Escuché atentamente, alegre como solo algo así podía hacerme estarlo. Algo como él.

La situación solo podía mejorar y mejorar, y de hecho así fue, superando cualquier expectativa.

(Fin del flashback de la primera parte del capítulo.)

Respiró hondo, produciendo un sonido que pasó justo al lado de mi oreja, se irguió y se movió hasta quedar mirando de nuevo al frente, para luego relajarse y exhalar, despacio.

-Las primeras contracciones fueron leves, pero la más notable se dio cuando estaba limpiando...

(Flashback. En la casa de Héctor, sesenta y nueve días después, por la tarde, una hora antes del nacimiento de Coco)
*Narra Héctor*

–Imelda, detente, por favor –le impetré, mirando el suelo, que nunca se había visto tan atildado. Refulgía–. No limpies más, amor. Tu madre dijo que nuestra hija debería nacer pronto, ya lo sabes. Sus palabras fueron: <<A más tardar, el sábado de esta semana>>. Y hoy es jueves.
Lo sabía bien. Tenía el anuario en la pared del dormitorio, al nivel de mi vista, y llevaba la cuenta de las jornadas que quedaban para que la pequeña vida que era nuestro fruto llegase al mundo.

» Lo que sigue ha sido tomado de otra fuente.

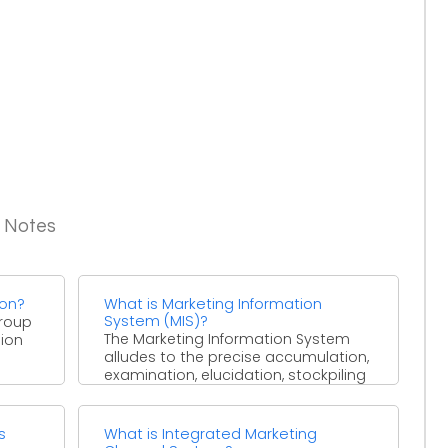
g Notes
ion?
What is Marketing Information
System (MIS)?
group
The Marketing Information System
ion
alludes to the precise accumulation,
examination, elucidation, stockpiling
and dispersal of the market data,
from both ...
s
What is Integrated Marketing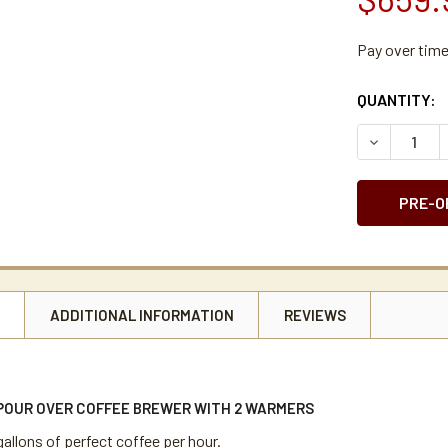
Pay over tim
CURRENT
QUANTITY:
STOCK:
DECREASE 
N
ADDITIONAL INFORMATION
REVIEWS
 POUR OVER COFFEE BREWER WITH 2 WARMERS
allons of perfect coffee per hour.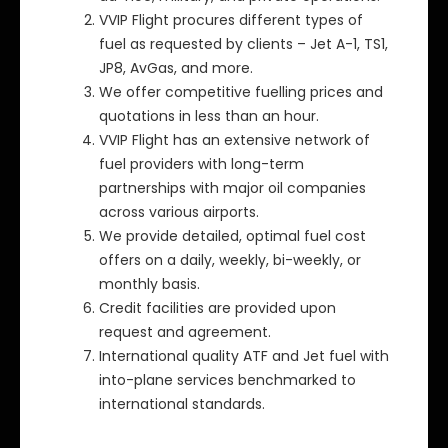
VVIP Flight procures different types of
fuel as requested by clients – Jet A-1, TS1,
JP8, AvGas, and more.
We offer competitive fuelling prices and
quotations in less than an hour.
VVIP Flight has an extensive network of
fuel providers with long-term
partnerships with major oil companies
across various airports.
We provide detailed, optimal fuel cost
offers on a daily, weekly, bi-weekly, or
monthly basis.
Credit facilities are provided upon
request and agreement.
International quality ATF and Jet fuel with
into-plane services benchmarked to
international standards.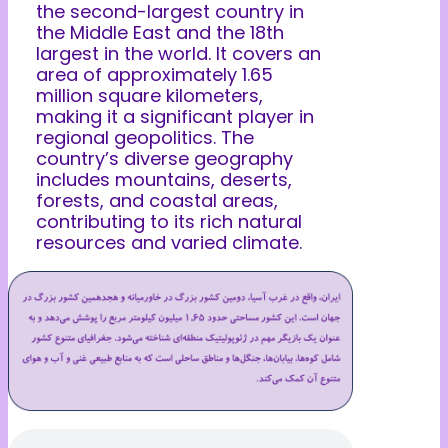
the second-largest country in
the Middle East and the 18th
largest in the world. It covers an
area of approximately 1.65
million square kilometers,
making it a significant player in
regional geopolitics. The
country’s diverse geography
includes mountains, deserts,
forests, and coastal areas,
contributing to its rich natural
resources and varied climate.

–No deberías hacer esos trabajos estos días... –lo intenté de nuevo, aunque no confiaba en que funcionara– estarías mejor descansando, relajada. Podrías dejar que yo me ocupe de ti y de todo lo demás, al menos hasta que nazca nuestro retoño –planteé, ligeramente esperanzado.
La respuesta de Imelda era imaginable. De hecho, fue la que yo ya sabía que me daría:
–Tú no puedes. No sabes ni cómo se limpia este mueble –me contestó, desabrida, subiéndole a un asiento, con un trapo de limpieza húmedo en la diestra, decidida a seguir con sus labores a pesar de todos mis intentos de disuadirla de ello.

La observaba ensañarse con el frotado de la vitrina con tanto brío como si le hubiera causado algún perjuicio, mascullando, y no parecía que me necesitara en un futuro próximo. No quería molestarla y, asimismo, yo tenía cosas que hacer, de modo que la dejaría sola.
Pero me quedaría cerca. Nunca se sabía cuándo Imelda podría precisar algo, y más estando tan próxima la fecha más importante de nuestras vidas. Y yo deseaba estar ahí para darle todo lo que pudiera querer.

Me estaba ausentando, ya en el umbral, pensando en la difícil tarea que tendría entre manos en un momento, pero una percepción instintiva me percutió como uno de esos martillos que se me daba tan mal emplear, impulsándome y logrando que me volviera hacia el interior de la habitación. Esas impresiones nunca habían venido a mi vida en un instante que no fuera crucial, en esos pocos segundos que modifican el rumbo de toda una existencia. Cada vez que uno acudía a mí, estaban acertados.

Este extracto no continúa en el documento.